Description of problem: /var/log filesystem gets full, even if logrotate is enabled. Causes place for DoS. Version-Release number of selected component (if applicable): Any RDO/RHOS packages for openstack, in our case:https://rhn.redhat.com/errata/RHBA-2014-0912.html See "rpm -qf /etc/logrotate.d/openstack.*" How reproducible: Happens after logrotate. Steps to Reproduce: 1. start openstack 2. set logrotate scritps to have small size for logs 3. do api calls, e.g. "nova list" 4. see logs grow 5. run logrotate 6. see that logs got rotated 7. see that logs are using already deleted files: ls -la /proc/[0-9]*/fd|grep deleted Actual results: The daemons keep logging to deleted file's inodes, thus filling the disk still l-wx------. 1 nova nova 64 25.7. 12:14 3 -> /var/log/nova/api.log-20140725 (deleted) Expected results: The daemons should use the log file ment for them, e.g. /var/log/nova/api.log Additional info: This happens in Icehouse, and could be fixed by having coputruncate option for logrotate configs in /etc/logrotate.d/openstack* Applies to both RDO and RHOS
ah, faulty cut'n paste. s,case:https://rhn.redhat.com/errata/RHBA-2014-0912.html,case: openstack-nova-common-2014.1-2.el6.noarch,
btw, seeing this likely needs several logrotates, to get the "*.log-date" file deleted first.
Can you please clarify what version of OpenStack you are using? It sounds like you're using RDO, is that right?
Sorry for the delay, I was on holiday. We are internally using RDO, but I see the same configs in RHOSP5 too at our customer.
I made a Red Hat Support ticket about this too. Understand guys, that this is a DoS issue. If one bombs APIs, thus causing log writings, you end up filling the log disks. In many cases that is the /var partition, which might have SQL and stuff there, and thus kills your OpenStack. https://access.redhat.com/support/cases/01213626
Proposed lines to add to logrotate files: ------ copytruncate minsize 100k size 200M ------
BTW RDO el6 builds are missing http://pkgs.fedoraproject.org/cgit/openstack-nova.git/commit/nova.logrotate?id=14f05c2a5ebcf4b76dc526a1fa6d79d66484de94 ... Note we don't need to use copytruncate or delaycompress here, as openstack services use logging.handlers.WatchedFileHandler ... https://docs.python.org/2/library/logging.handlers.html#watchedfilehandler So looks like that's not working as advertised?
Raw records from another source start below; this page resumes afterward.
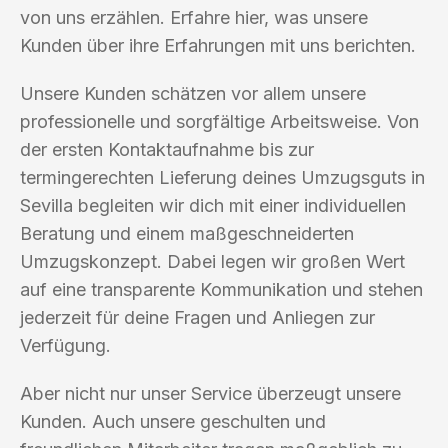
von uns erzählen. Erfahre hier, was unsere
Kunden über ihre Erfahrungen mit uns berichten.
Unsere Kunden schätzen vor allem unsere
professionelle und sorgfältige Arbeitsweise. Von
der ersten Kontaktaufnahme bis zur
termingerechten Lieferung deines Umzugsguts in
Sevilla begleiten wir dich mit einer individuellen
Beratung und einem maßgeschneiderten
Umzugskonzept. Dabei legen wir großen Wert
auf eine transparente Kommunikation und stehen
jederzeit für deine Fragen und Anliegen zur
Verfügung.
Aber nicht nur unser Service überzeugt unsere
Kunden. Auch unsere geschulten und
yes, it definately does not.
[Bug triaging here, wonder if this is still reproducible with Juno release?]
I can not confirm, as we still run icehouse.
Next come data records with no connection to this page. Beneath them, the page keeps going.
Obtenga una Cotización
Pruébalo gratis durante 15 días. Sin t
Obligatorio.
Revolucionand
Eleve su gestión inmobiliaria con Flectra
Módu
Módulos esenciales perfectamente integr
Running RDO icehouse (e.g., openstack-nova-common-2014.1.3-2.fc21.noarch), as soon as I rename a log file (mv nova-api.log nova-api.log.old), nova-api immediately starts logging to a *new* file, and no further updates are made to the renamed file. If I delete the log file (rm nova-api.log) I see the same behavioe -- nova-api creates a *new* log file, rather than continuing to log to the deleted log. However: Looking at /proc/<nova-api_pid>/fd, I can see that nova is holding open a reference to the original log file. E.g., after the `mv` operation: # ls -l /proc/452/fd total 0 lr-x------. 1 nova nova 64 Mar 27 17:19 0 -> /dev/null lrwx------. 1 nova nova 64 Mar 27 17:19 1 -> socket:[13321] lrwx------. 1 nova nova 64 Mar 27 17:19 16 -> anon_inode:[eventpoll] lrwx------. 1 nova nova 64 Mar 27 17:19 2 -> socket:[13321] l-wx------. 1 nova nova 64 Mar 27 17:19 3 -> /var/log/nova/nova-api.log.old lr-x------. 1 nova nova 64 Mar 27 17:19 4 -> pipe:[19145] l-wx------. 1 nova nova 64 Mar 27 17:19 5 -> pipe:[19145] lrwx------. 1 nova nova 64 Mar 27 17:19 6 -> socket:[20355] lrwx------. 1 nova nova 64 Mar 27 17:19 7 -> socket:[21239] lrwx------. 1 nova nova 64 Mar 27 17:19 8 -> socket:[22059] In fact, of the four 'nova-api' processes running on my system, three of them still have that open: # ps -e -o pid,cmd | grep nova-api | awk '/python/ {print $1}' | xargs -iPID ls -l /proc/PID/fd/3 l-wx------. 1 nova nova 64 Mar 27 17:19 /proc/452/fd/3 -> /var/log/nova/nova-api.log.old l-wx------. 1 nova nova 64 Mar 27 17:23 /proc/2062/fd/3 -> /var/log/nova/nova-api.log.old l-wx------. 1 nova nova 64 Mar 27 17:23 /proc/2161/fd/3 -> /var/log/nova/nova-api.log l-wx------. 1 nova nova 64 Mar 27 17:23 /proc/2244/fd/3 -> /var/log/nova/nova-api.log.old This means that even if that log file is deleted, the space will not be recovered until the nova-api processes exit. So, while I can't reproduce the problem described in this bz (in all my tests, nova would start logging to a new file after renaming or deleting the old file), it still looks like using copytruncate in the logrotate configuration would be a good idea (and wouldn't hurt in any case). The same behavior can be seen in our Juno packages.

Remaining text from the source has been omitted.